Elizabeth May
Mr. Chair, I completely agree with my hon. colleague and neighbour from Nanaimo—Ladysmith that we need to move to remove mandatory minimums from our criminal justice legislation.
Almost two years ago I introduced a private member’s bill, Bill C-269. It was a lot of work actually to cull all the individual mandatory minimums that had been brought in under the Harper era and put them in one private member’s bill to make it easy to get rid of all of them, except for those for the most serious of crimes where we would not want to remove them.
I also note that the situation on Vancouver Island for indigenous women is particularly egregious. I want to offer my colleague the opportunity to speak to the lack of remand centres for indigenous women on Vancouver Island, and the additional specific discriminatory treatment that they face due to this lack of facilities. I ask if she would like to comment further on the systemic discrimination in criminal justice, particularly as it applies to us locally on Vancouver Island.
Sheila Malcolmson – Member for Ladysmith-Nanaimo
Mr. Chair, the separation of indigenous women from their communities and families when they have to leave our region to be incarcerated in other facilities compounds the problems that got them into the justice system in the first place. They become increasingly isolated.

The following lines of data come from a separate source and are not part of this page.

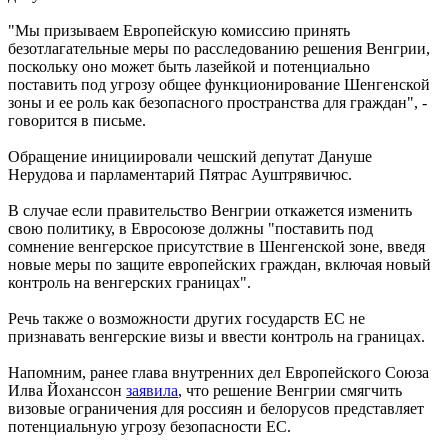
"Мы призываем Европейскую комиссию принять
безотлагательные меры по расследованию решения Венгрии,
поскольку оно может быть лазейкой и потенциально
поставить под угрозу общее функционирование Шенгенской
зоны и ее роль как безопасного пространства для граждан", -
говорится в письме.
Обращение инициировали чешский депутат Дануше
Нерудова и парламентарий Пятрас Ауштрявичюс.
В случае если правительство Венгрии откажется изменить
свою политику, в Евросоюзе должны "поставить под
сомнение венгерское присутствие в Шенгенской зоне, введя
новые меры по защите европейских граждан, включая новый
контроль на венгерских границах".
Речь также о возможности других государств ЕС не
признавать венгерские визы и ввести контроль на границах.
Напомним, ранее глава внутренних дел Европейского Союза
Илва Йоханссон
заявила
, что решение Венгрии смягчить
визовые ограничения для россиян и белорусов представляет
потенциальную угрозу безопасности ЕС.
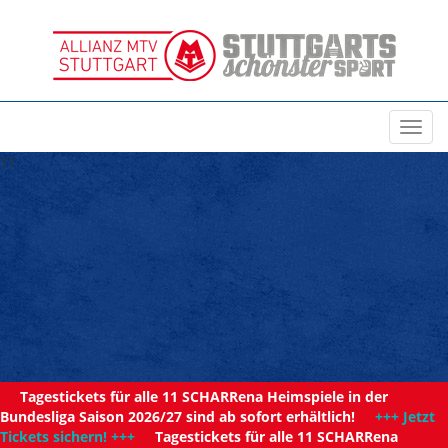
Toggl
navig
11
Tagestickets für alle 11 SCHARRena Heimspiele in der
Bundesliga Saison 2026/27 sind ab sofort erhältlich!
+++ Jetzt
Tickets sichern! +++
Tagestickets für alle 11 SCHARRena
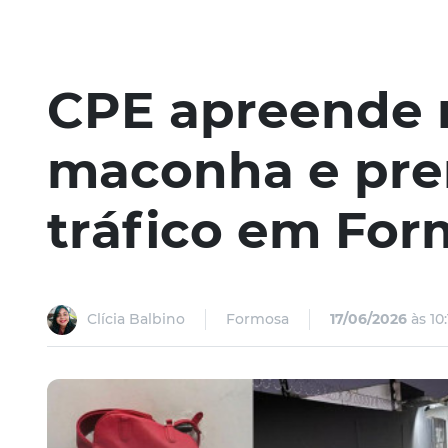
CPE apreende 
maconha e pre
tráfico em Fo
Clícia Balbino
Formosa
17/06/2026
às 10:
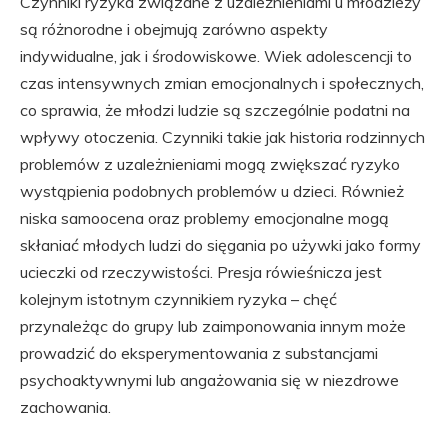
Czynniki ryzyka związane z uzależnieniami u młodzieży
są różnorodne i obejmują zarówno aspekty
indywidualne, jak i środowiskowe. Wiek adolescencji to
czas intensywnych zmian emocjonalnych i społecznych,
co sprawia, że młodzi ludzie są szczególnie podatni na
wpływy otoczenia. Czynniki takie jak historia rodzinnych
problemów z uzależnieniami mogą zwiększać ryzyko
wystąpienia podobnych problemów u dzieci. Również
niska samoocena oraz problemy emocjonalne mogą
skłaniać młodych ludzi do sięgania po używki jako formy
ucieczki od rzeczywistości. Presja rówieśnicza jest
kolejnym istotnym czynnikiem ryzyka – chęć
przynależąc do grupy lub zaimponowania innym może
prowadzić do eksperymentowania z substancjami
psychoaktywnymi lub angażowania się w niezdrowe
zachowania.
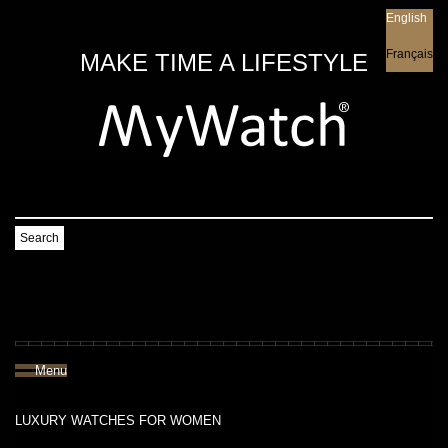
English
English
Français
MAKE TIME A LIFESTYLE
Search
Menu
LUXURY WATCHES FOR WOMEN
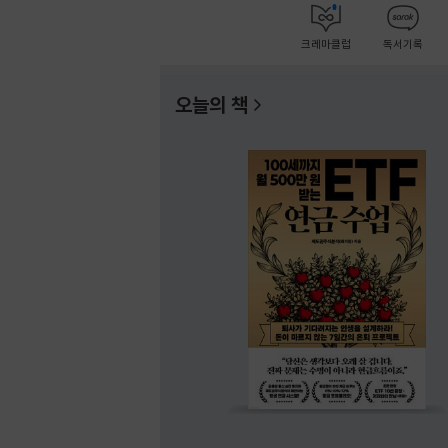
크레마클럽
독서기록
오늘의 책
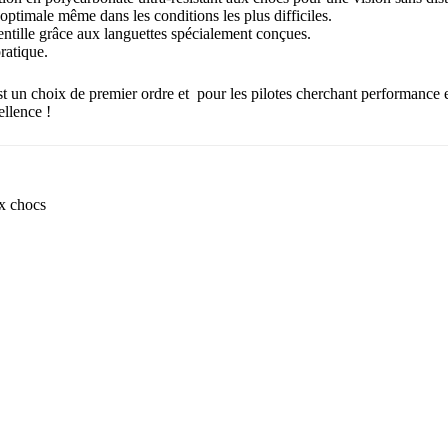
optimale même dans les conditions les plus difficiles.
lle grâce aux languettes spécialement conçues.
ratique.
st un choix de premier ordre et pour les pilotes cherchant performance
ellence !
ux chocs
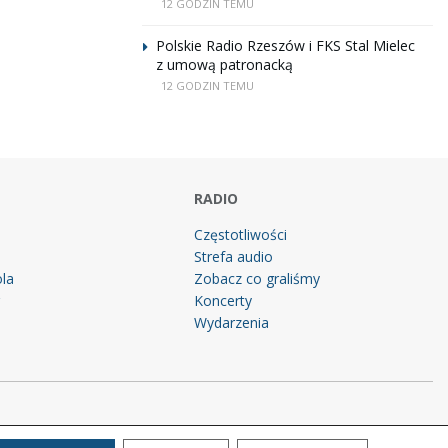
12 GODZIN TEMU
Polskie Radio Rzeszów i FKS Stal Mielec
z umową patronacką
12 GODZIN TEMU
RADIO
Częstotliwości
Strefa audio
la
Zobacz co graliśmy
g
Koncerty
Wydarzenia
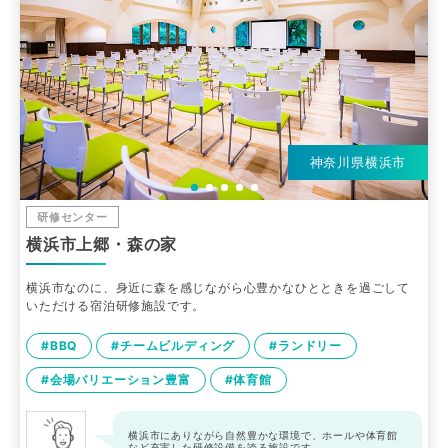
神奈川県横浜市
研修センター
横浜市上郷・森の家
横浜市なのに、身近に森を感じながら心豊かなひとときを過ごして
いただける宿泊研修施設です。
#BBQ
#チームビルディング
#ランドリー
#会場バリエーション豊富
#体育館
横浜市にありながら自然豊かな環境で、ホールや体育館
など充実した研修設備を誇る施設です。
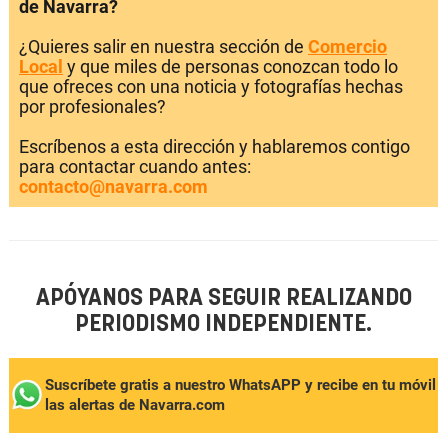
de Navarra?
¿Quieres salir en nuestra sección de
Comercio
Local
y que miles de personas conozcan todo lo
que ofreces con una noticia y fotografías hechas
por profesionales?
Escríbenos a esta dirección y hablaremos contigo
para contactar cuando antes:
contacto@navarra.com
APÓYANOS PARA SEGUIR REALIZANDO
PERIODISMO INDEPENDIENTE.
Suscríbete gratis a nuestro WhatsAPP y recibe en tu móvil
las alertas de Navarra.com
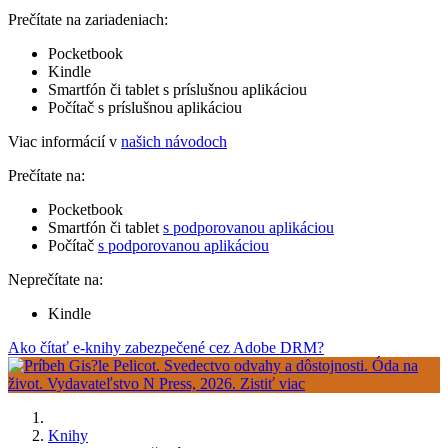
Prečítate na zariadeniach:
Pocketbook
Kindle
Smartfón či tablet s príslušnou aplikáciou
Počítač s príslušnou aplikáciou
Viac informácií v
našich návodoch
Prečítate na:
Pocketbook
Smartfón či tablet
s podporovanou aplikáciou
Počítač
s podporovanou aplikáciou
Neprečítate na:
Kindle
Ako čítať e-knihy zabezpečené cez Adobe DRM?
Knihy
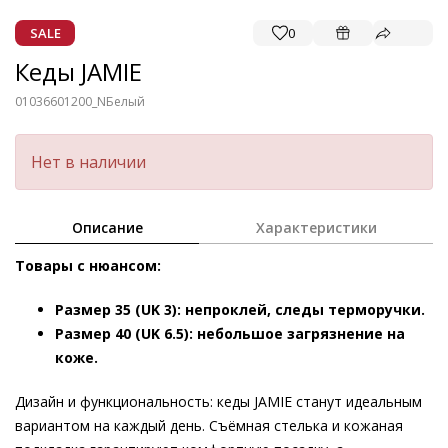
SALE
0
Кеды JAMIE
01036601200_N
Белый
Нет в наличии
Описание
Характеристики
Товары с нюансом:
Размер 35 (UK 3): непроклей, следы терморучки.
Размер 40 (UK 6.5): небольшое загрязнение на
коже.
Дизайн и функциональность: кеды JAMIE станут идеальным
вариантом на каждый день. Съёмная стелька и кожаная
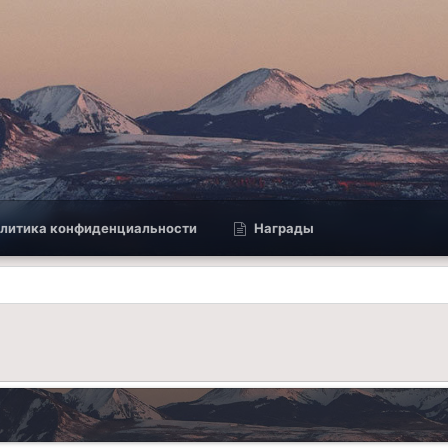
литика конфиденциальности
Награды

We heard a very interesting circularity from a number of the witnesses. Gladue reports are supposed to bring into sentencing additional considerations around the impact of residential schools or of children being in foster care. The indigenous women at committee are telling us that the Gladue reports are having the opposite effect. They are identifying them as a higher-risk inmate. They are putting them into more isolation and more segregation, which makes them unable to participate in the programming that happens within the jails, which makes them ineligible for the nice earlier parole, the controlled release from prison. This means that they are even more likely to be dislocated from their families, dislocated from their culture, and maybe more likely to reoffend. It is a mess and the government has work to do. We want to work with the government.